Non meno brillante anche la performance di Gregory Kunde, Calaf, che è ancora in possesso di mezzi vocali ragguardevoli. Confesso che preferivo il tenore nel suo primo repertorio e mai avrei pensato un quarto di secolo addietro che il cantante un giorno potesse arrivare a personaggi come Radames o il Principe Ignoto. In quest'ultimo è indicativa la tenuta vocale, anche se certe asprezze sono scontate, ma il fraseggio è di primordine e lo squillo puntuale in ogni momento. Non sempre perfettamente calibrato nel ruolo amoroso, tuttavia coglie un consenso unanime nell'aria del III atto e addirittura concede il bis.

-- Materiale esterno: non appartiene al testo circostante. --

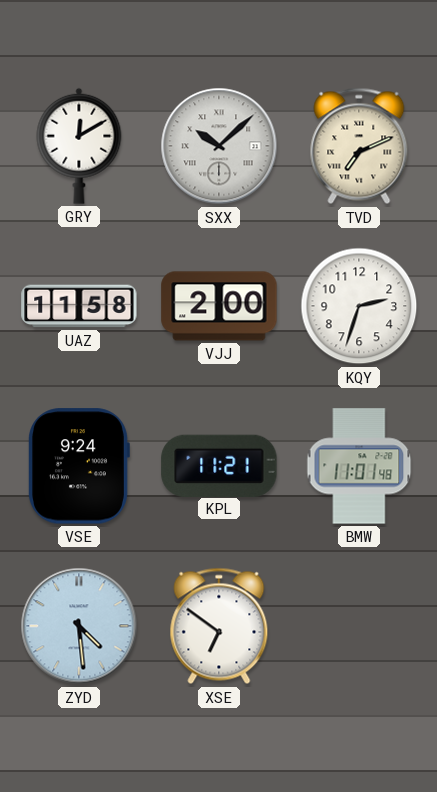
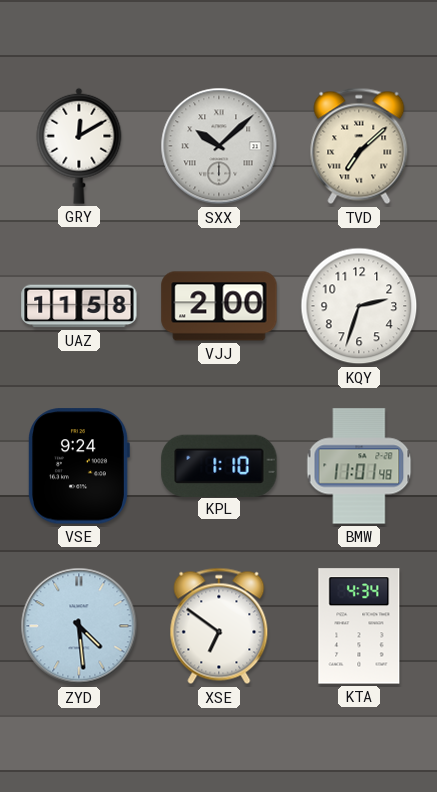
TVD: 7:11 -> 7:08
KPL: 11:21 -> 1:10
KTA: none -> 4:34
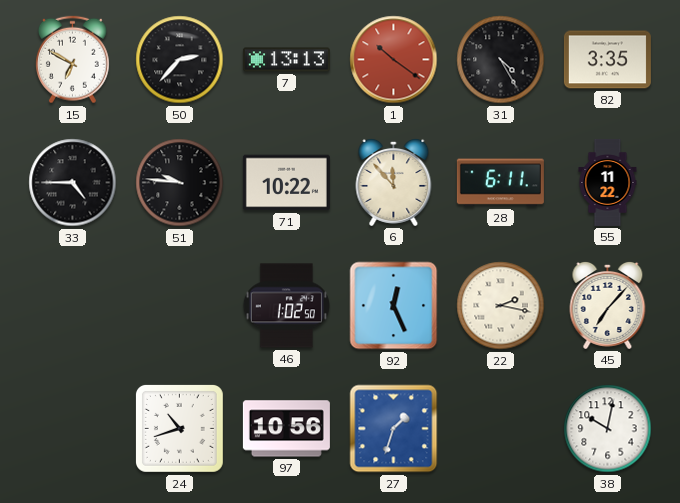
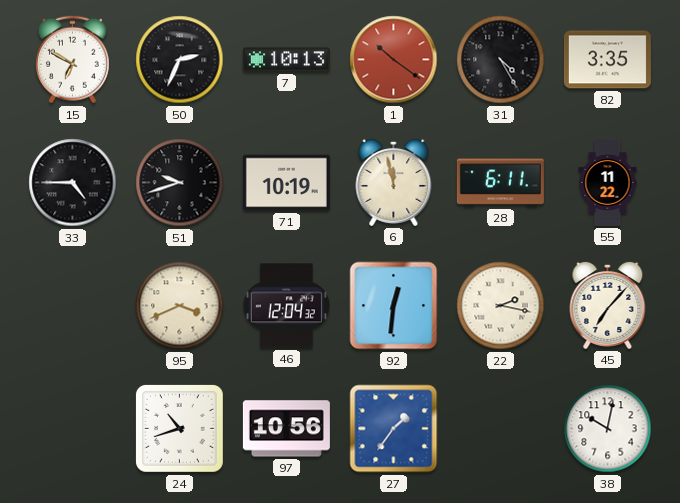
50: 2:37 -> 2:34
7: 13:13 -> 10:13
51: 9:46 -> 9:42
71: 10:22 -> 10:19
6: 11:53 -> 11:58
95: none -> 3:41
46: 1:02 -> 12:04
92: 12:26 -> 12:31
27: 1:33 -> 1:36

Molto positiva la prova di Vittoria Yeo, una Liù di grande fascino sia vocale sia interpretativo. Dotata di voce lirica, armoniosa e bene impostata, ella sa sfruttare con grande maestria tutte le caratteristiche di un canto dolce, sempre rifinito in tutti i registri e con un sapiente utilizzo di colori e fraseggio tratteggia un personaggio vero, dolce e drammatico.

Molto bravo il terzetto dei ministri composto dal Ping di Federico Longhi, il Pong di Francesco Pittari e il Pang di Marcello Nardis, divertenti, raffinati e molto omogenei. Giorgio Giuseppini era un Timur professionale, al pari del bravo Gianluca Breda (Mandarino), il corretto Antonello Ceron (Altoum) e Ugo Tarquini (Principe di Persia).

Anfiteatro quasi al completo e successo trionfale al termine.

Lukas Franceschini

17/7/2018

Le foto del servizio sono di Ennevi-Arena di Verona.